The following is a guest post by Alan Cassels, a pharmaceutical policy researcher at the University of Victoria, in Victoria BC, and author of the recently released book, “Seeking Sickness: Medical Screening and the Misguided Hunt for Disease” (Greystone, 2012)
A recent piece by WABC-TV in New York called “Clearing up confusion over PSA testing” looked like news, smelled like news and had the sense of a feel-good public service announcement, urging men to discuss with their doctors the value of a PSA test. But yikes, talk about crossing the scrimmage line between news and marketing. The refs should blow the whistle on this offensive interference.
The storyline has lots going for it in the sex appeal department, where men are given the opportunity of a lifetime to get up close and personal with players from the New York Giants. The football bait is to lure them into asking their doctor about their prostate health. And to get a free PSA test while they’re at it. Not a bad thing, right?
Sadly, linking men’s health concerns and sports is the oldest game in the PR playbook, but this news piece doesn’t even try to get into orbit of the evidence behind the test. Where are the basic numbers about how many men need to be screened and how many suffer unnecessarily due to the fallout from a PSA test? Or maybe even telling us one basic thing about our prostates: that most of us men will live quite happily all our lives completely oblivious to the cancer cells statistically certain to be lurking in our prostates.
The story sadly needed to tell us why the best independent body on screening around, the United States Preventive Services Task Force (USPSTF), recently said they wanted to punt the PSA test out of the game. Or why some researchers have called the PSA test the “Poster Child for Overdiagnosis.” It might be understandable that many men who have looked closely at the stats refuse to play the PSA game knowing that the fallout can include unnecessary surgery, incontinence and impotence, all because of an abnormal blood reading that most of us, if we live long enough, will get.
Bringing the New York Giants onboard to host a free prostate education event and milking the spectacle of the event is certainly alluring news, but you’d be hard pressed to call this health journalism. More like a PSA for the PSA.
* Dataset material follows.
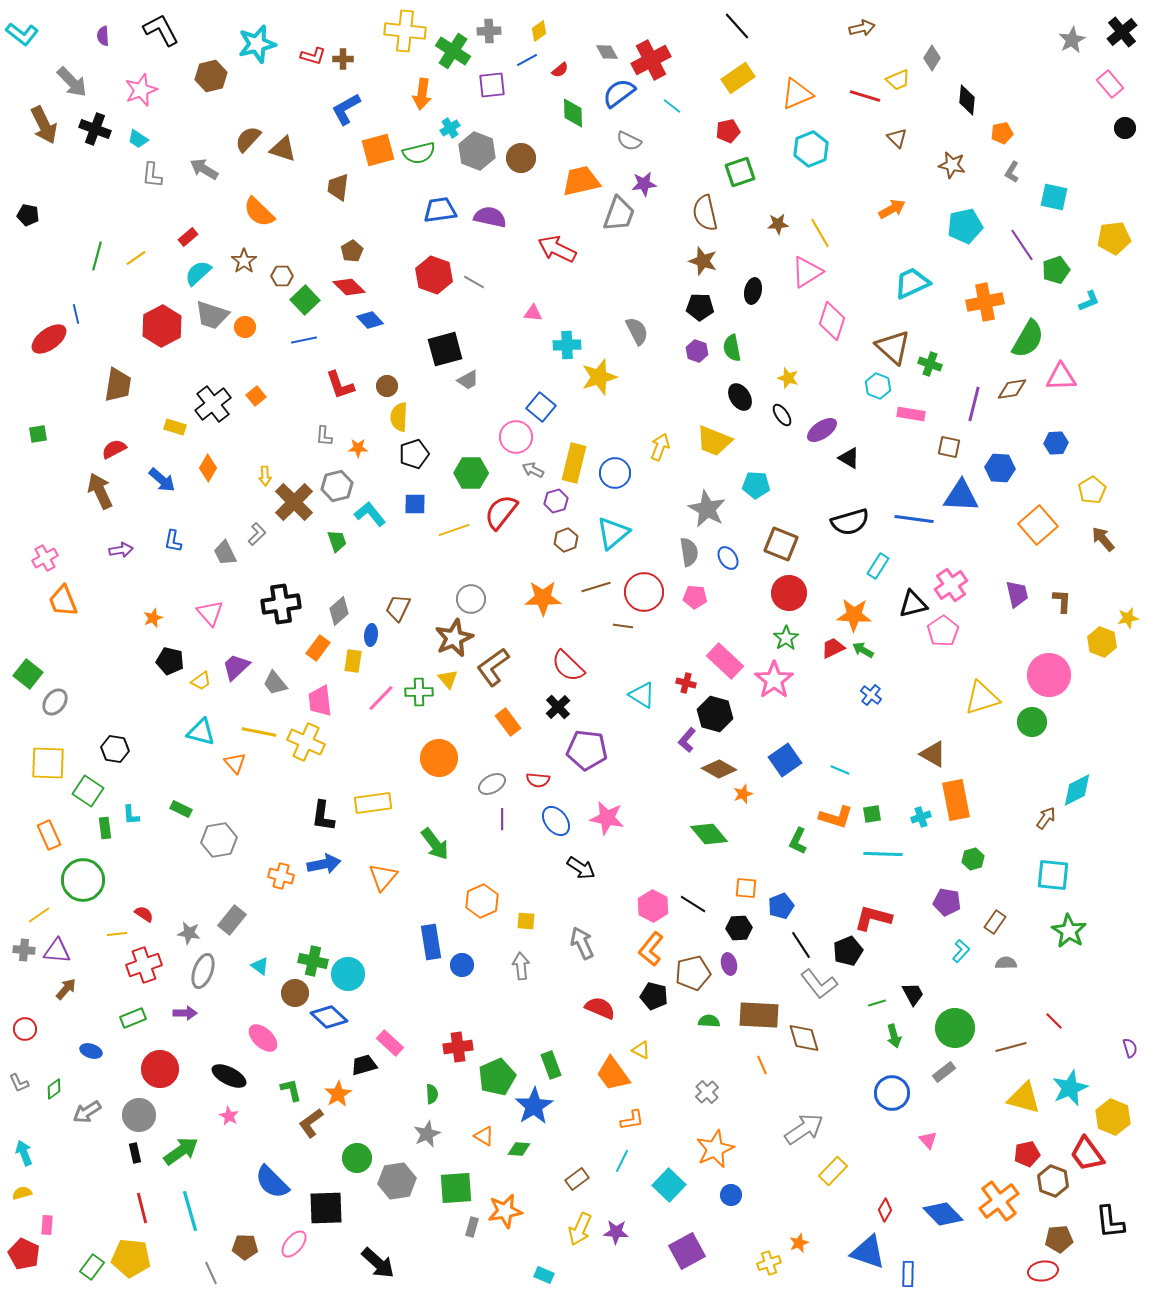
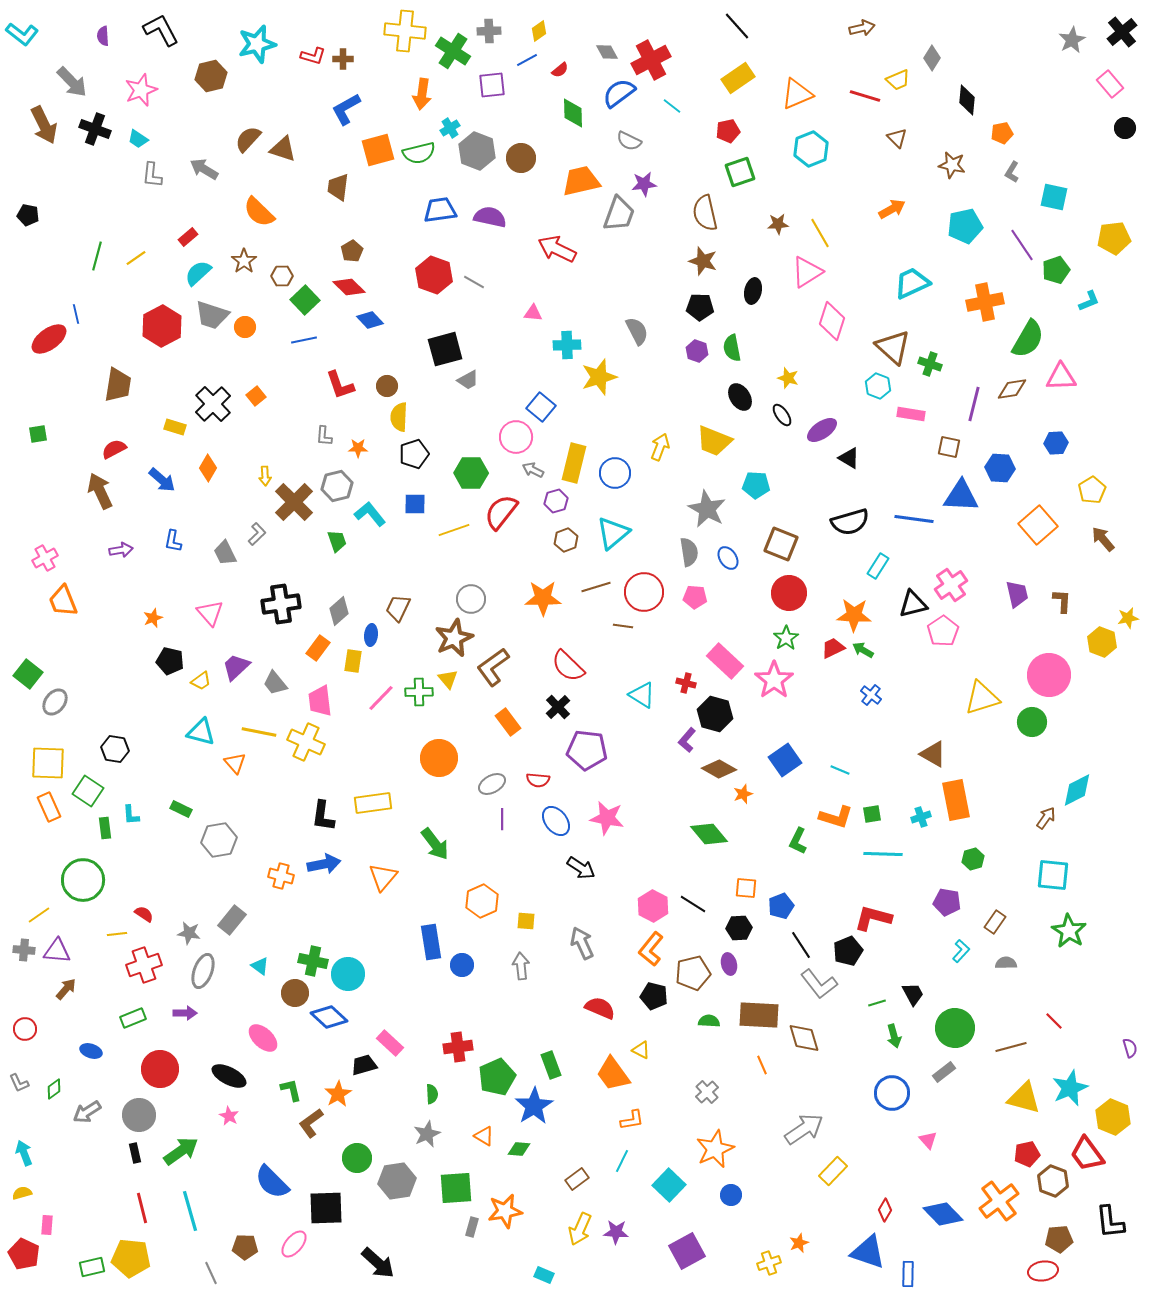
black cross at (213, 404): rotated 6 degrees counterclockwise
orange rectangle at (49, 835): moved 28 px up
green rectangle at (92, 1267): rotated 40 degrees clockwise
Me? I figure getting invited in by football players to discuss my “prostate health game plan” and enticed by a free PSA test seems like a “game” alright. A game most men might reasonably avoid if they knew all the things that could go wrong in the hunt for prostate cancer.
Publisher’s Note: If you watch the TV news clip above, note the transition from the weak attempt to introduce a balance (acknowledging the USPSTF recommendation against PSA screening) to then interviewing a urologist who “says despite the new guidelines, he still tests most men over the age of 40” and then ending with the anchor woman saying “It is really great that they’re doing this because it’s all about awareness. If you can get ’em in and get ’em to do the test or just be more aware of it, that’s the first step.” Clear up confusion? I don’t think so. I agree with Alan Cassels.